The aroma of coriander wafted along the verandah as our group headed for the kitchen of the Sikh Temple in Delhi. Ladies in salwar kameez sat cross-legged on the marble floor chatting animatedly, peeling onions, potatoes and radish with piles of fresh coriander beside them.
The ladies are volunteers who daily prepare vegetables, dhal and chapatis for pilgrims visiting the Guru – ka – Langar, the free community dining room, a feature in all Gurdwaras.
The kitchen was a hive of activity as food was prepared for hundreds of diners throughout the day. All ages were helping in the chapati assembly line. Giggling girls rolled the chapatis, transferring them to a hot plate where they were cooked and flipped. Terry, one of my guests, wearing a rather fetching orange headscarf, flipped a chapati or two, with a little help from his new friends.
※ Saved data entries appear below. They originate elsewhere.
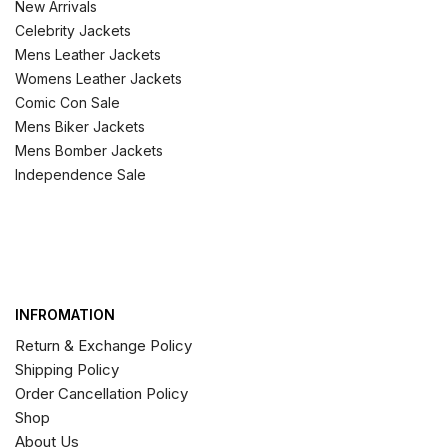
New Arrivals
Celebrity Jackets
Mens Leather Jackets
Womens Leather Jackets
Comic Con Sale
Mens Biker Jackets
Mens Bomber Jackets
Independence Sale
INFROMATION
Return & Exchange Policy
Shipping Policy
Order Cancellation Policy
Shop
About Us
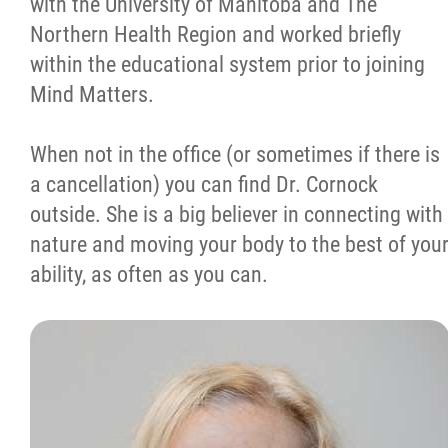
with the University of Manitoba and The
Northern Health Region and worked briefly
within the educational system prior to joining
Mind Matters.
When not in the office (or sometimes if there is
a cancellation) you can find Dr. Cornock
outside. She is a big believer in connecting with
nature and moving your body to the best of you
ability, as often as you can.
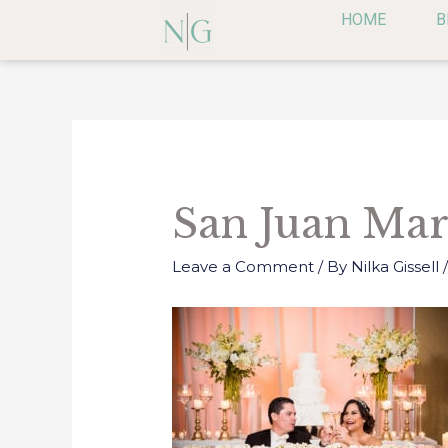
Skip
HOME
B
to
content
Post
navigation
San Juan Mar
Leave a Comment
/ By
Nilka Gissell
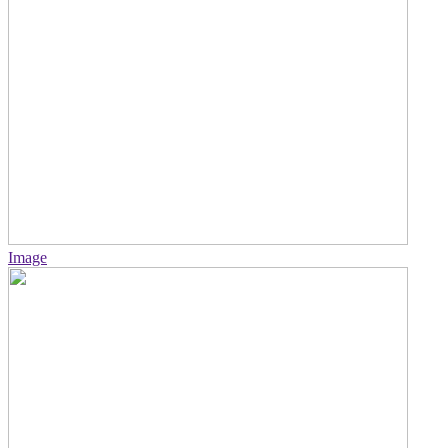
Image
A lady sat at another chapati machine. As they popped out, she stacked them into a huge aluminimum pot lined with red and gold trimmed cloth.
One man was stirring a vast wok, bubbling with dhal. Once cooked it was transferred to a row of smaller cauldrons and dispensed to the dining hall.
There was a tremendous feeling of community spirit and friendliness and definitely worth visiting to learn about Sikhism.
I ate the best dahl ever, at the Golden Temple in Amritsar, prepared in the same way. If you can’t travel there, have lunch in the Gurdwara Bangla Sahib, you know it is freshly prepared!